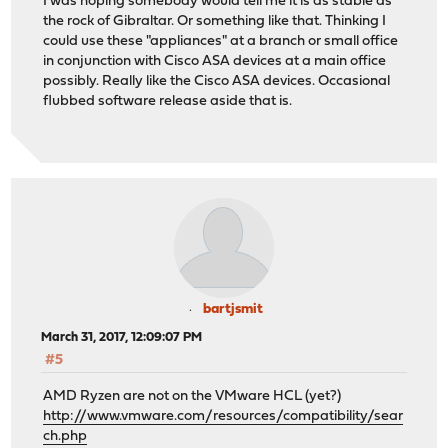
I was hoping somebody would tell me it is as stable as
the rock of Gibraltar. Or something like that. Thinking I
could use these "appliances" at a branch or small office
in conjunction with Cisco ASA devices at a main office
possibly. Really like the Cisco ASA devices. Occasional
flubbed software release aside that is.
bartjsmit
March 31, 2017, 12:09:07 PM
#5
AMD Ryzen are not on the VMware HCL (yet?)
http://www.vmware.com/resources/compatibility/sear
ch.php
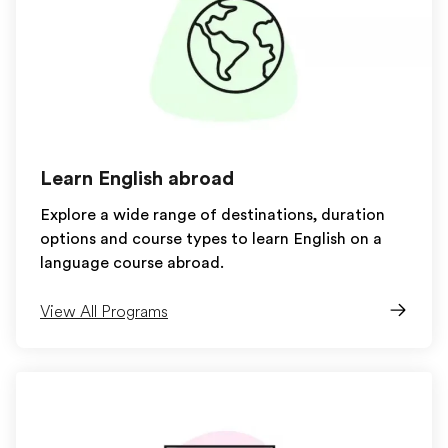
Learn English abroad
Explore a wide range of destinations, duration
options and course types to learn English on a
language course abroad.
View All Programs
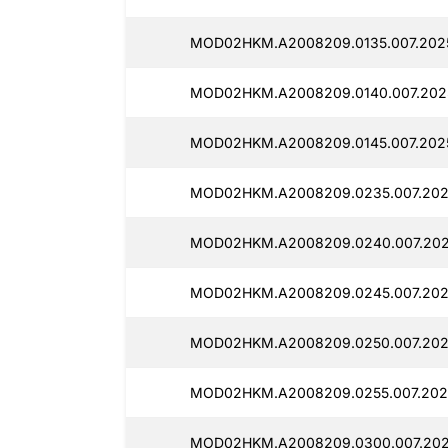
MOD02HKM.A2008209.0135.007.202
MOD02HKM.A2008209.0140.007.202
MOD02HKM.A2008209.0145.007.202
MOD02HKM.A2008209.0235.007.202
MOD02HKM.A2008209.0240.007.202
MOD02HKM.A2008209.0245.007.202
MOD02HKM.A2008209.0250.007.202
MOD02HKM.A2008209.0255.007.202
MOD02HKM.A2008209.0300.007.202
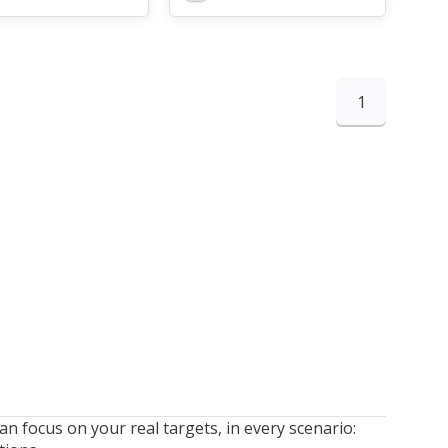
1
n focus on your real targets, in every scenario:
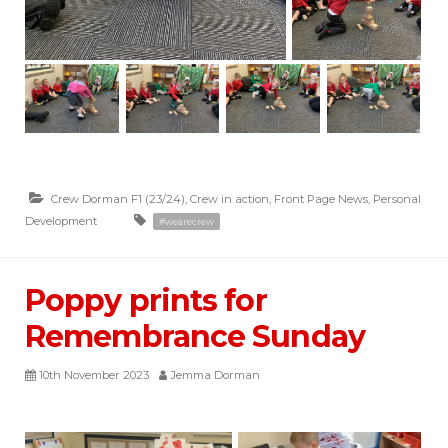
Crew Dorman F1 (23/24)
,
Crew in action
,
Front Page News
,
Personal
Development
#wearecrew
Poppy prints for
Remembrance Sunday
10th November 2023
Jemma Dorman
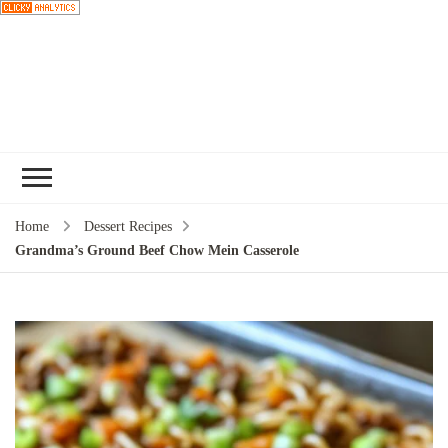
Choose a
recipe
Home
Dessert Recipes
Grandma’s Ground Beef Chow Mein Casserole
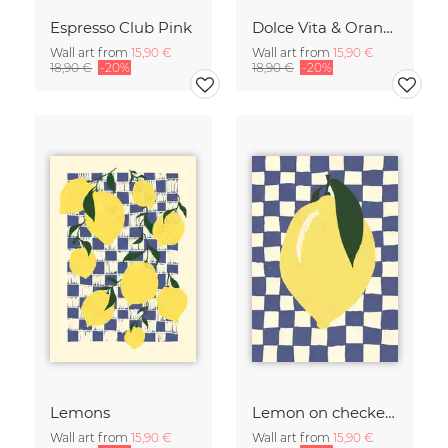
Espresso Club Pink
Dolce Vita & Orange
Wall art from
15,90 €
Wall art from
15,90 €
18,90 €
-20%
18,90 €
-20%
Lemons
Lemon on checked pattern
Wall art from
15,90 €
Wall art from
15,90 €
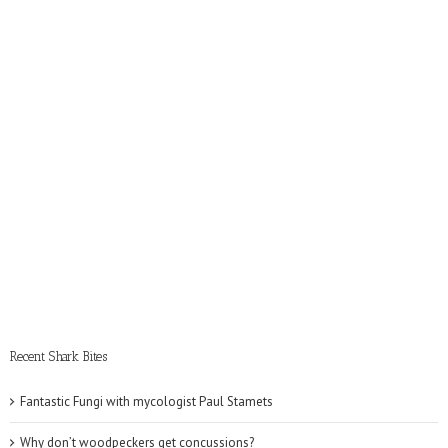
Recent Shark Bites
Fantastic Fungi with mycologist Paul Stamets
Why don’t woodpeckers get concussions?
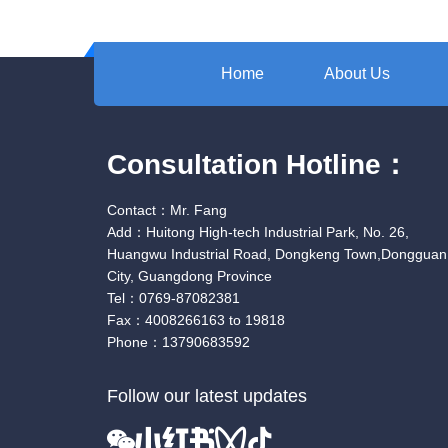
Home
About Us
Consultation Hotline：
Contact：Mr. Fang
Add：Huitong High-tech Industrial Park, No. 26,
Huangwu Industrial Road, Dongkeng Town,Dongguan
City, Guangdong Province
Tel：0769-87082381
Fax：4008266163 to 19818
Phone：13790683592
Follow our latest updates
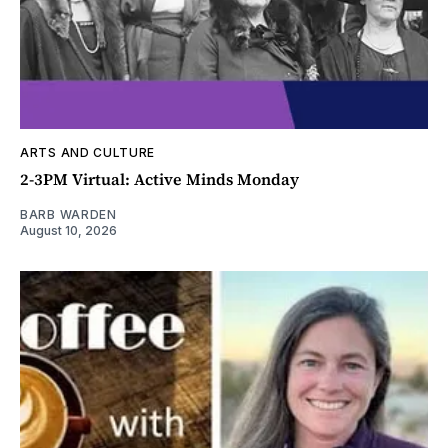
ARTS AND CULTURE
2-3PM Virtual: Active Minds Monday
BARB WARDEN
August 10, 2026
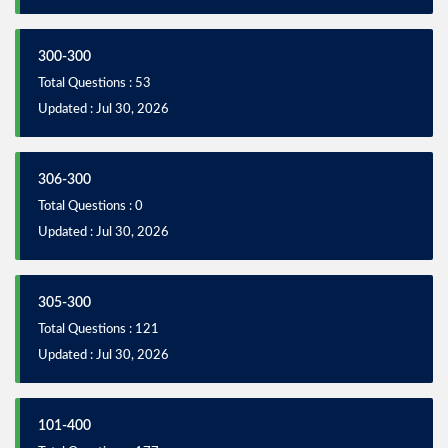
300-300
Total Questions : 53
Updated : Jul 30, 2026
306-300
Total Questions : 0
Updated : Jul 30, 2026
305-300
Total Questions : 121
Updated : Jul 30, 2026
101-400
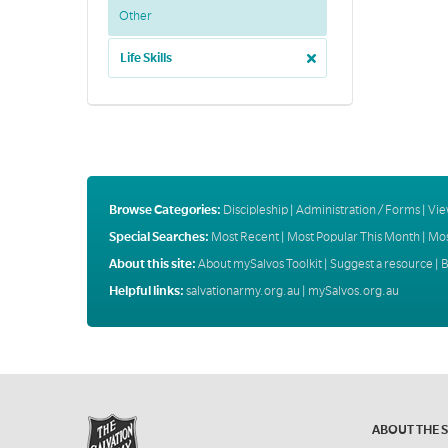
Other
Life Skills
Browse Categories:
Discipleship
|
Administration / Forms
|
Vie
Special Searches:
Most Recent
|
Most Popular This Month
|
Mos
About this site:
About mySalvos Toolkit
|
Suggest a resource
|
B
Helpful links:
salvationarmy.org.au
|
mySalvos.org.au
ABOUT THE 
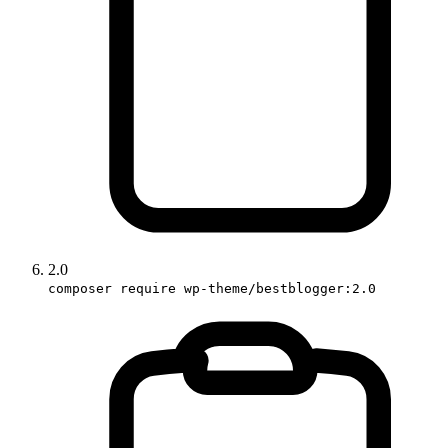
2.0
composer require wp-theme/bestblogger:2.0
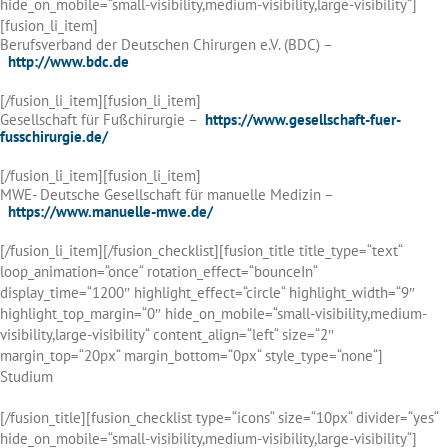
hide_on_mobile=“small-visibility,medium-visibility,large-visibility“]
[fusion_li_item]
Berufsverband der Deutschen Chirurgen e.V. (BDC) –
http://www.bdc.de
[/fusion_li_item][fusion_li_item]
Gesellschaft für Fußchirurgie –
https://www.gesellschaft-fuer-
fusschirurgie.de/
[/fusion_li_item][fusion_li_item]
MWE- Deutsche Gesellschaft für manuelle Medizin –
https://www.manuelle-mwe.de/
[/fusion_li_item][/fusion_checklist][fusion_title title_type=“text“
loop_animation=“once“ rotation_effect=“bounceIn“
display_time=“1200″ highlight_effect=“circle“ highlight_width=“9″
highlight_top_margin=“0″ hide_on_mobile=“small-visibility,medium-
visibility,large-visibility“ content_align=“left“ size=“2″
margin_top=“20px“ margin_bottom=“0px“ style_type=“none“]
Studium
[/fusion_title][fusion_checklist type=“icons“ size=“10px“ divider=“yes“
hide_on_mobile=“small-visibility,medium-visibility,large-visibility“]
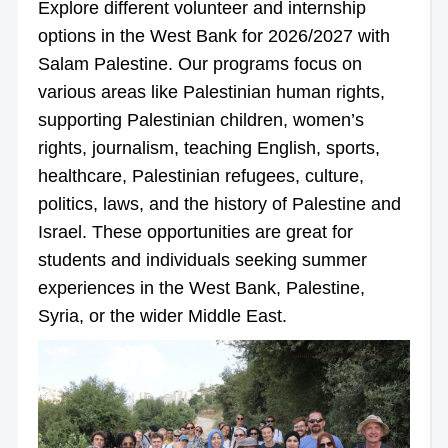
Explore different volunteer and internship
options in the West Bank for 2026/2027 with
Salam Palestine. Our programs focus on
various areas like Palestinian human rights,
supporting Palestinian children, women’s
rights, journalism, teaching English, sports,
healthcare, Palestinian refugees, culture,
politics, laws, and the history of Palestine and
Israel. These opportunities are great for
students and individuals seeking summer
experiences in the West Bank, Palestine,
Syria, or the wider Middle East.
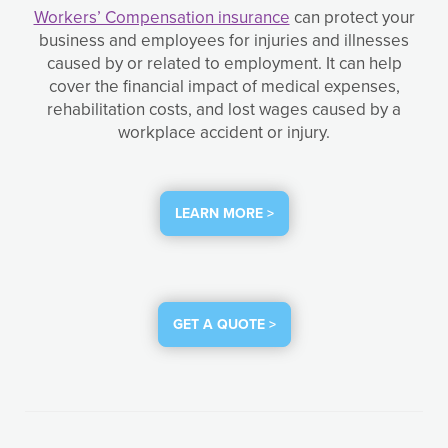
Workers’ Compensation insurance
can protect your
business and employees for injuries and illnesses
caused by or related to employment. It can help
cover the financial impact of medical expenses,
rehabilitation costs, and lost wages caused by a
workplace accident or injury.
LEARN MORE >
GET A QUOTE >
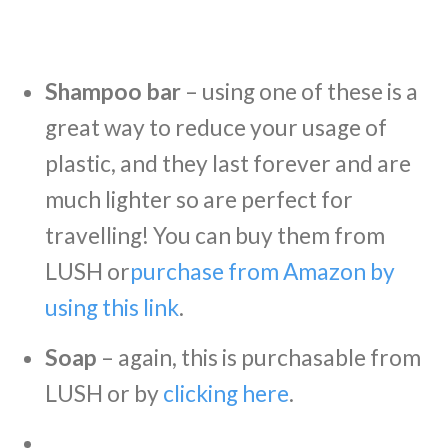
Shampoo bar
– using one of these is a
great way to reduce your usage of
plastic, and they last forever and are
much lighter so are perfect for
travelling! You can buy them from
LUSH or
purchase from Amazon by
using this link
.
Soap
– again, this is purchasable from
LUSH or by
clicking here
.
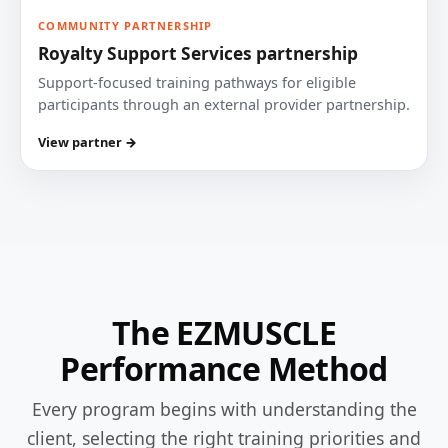
COMMUNITY PARTNERSHIP
Royalty Support Services partnership
Support-focused training pathways for eligible
participants through an external provider partnership.
View partner →
The EZMUSCLE
Performance Method
Every program begins with understanding the
client, selecting the right training priorities and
===============
[Instructions to follow]
Copy needed, without pictures: the lines of the listing above from the line containing "MOD02HKM.A2008209.0240.007.202" up to and including the line containing "Total Questions : 53", set down exactly.

[Exercise solution]
MOD02HKM.A2008209.0240.007.202
MOD02HKM.A2008209.0245.007.202
MOD02HKM.A2008209.0250.007.202
MOD02HKM.A2008209.0255.007.202
MOD02HKM.A2008209.0300.007.202
1
n focus on your real targets, in every scenario:
Crew Dorman F1 (23/24)
,
Crew in action
,
Front Page News
,
Personal
Development
#wearecrew
Poppy prints for
Remembrance Sunday
10th November 2023
Jemma Dorman
Choose a
recipe
Home
Dessert Recipes
Grandma’s Ground Beef Chow Mein Casserole
Espresso Club Pink
Dolce Vita & Orange
Wall art from
15,90 €
Wall art from
15,90 €
18,90 €
-20%
18,90 €
-20%
Lemons
Lemon on checked pattern
Wall art from
15,90 €
Wall art from
15,90 €
Recent Shark Bites
Fantastic Fungi with mycologist Paul Stamets
Why don’t woodpeckers get concussions?
Home
About Us
Consultation Hotline：
Contact：Mr. Fang
Add：Huitong High-tech Industrial Park, No. 26,
Huangwu Industrial Road, Dongkeng Town,Dongguan
City, Guangdong Province
Tel：0769-87082381
Fax：4008266163 to 19818
Phone：13790683592
Follow our latest updates
ARTS AND CULTURE
2-3PM Virtual: Active Minds Monday
BARB WARDEN
August 10, 2026
300-300
Total Questions : 53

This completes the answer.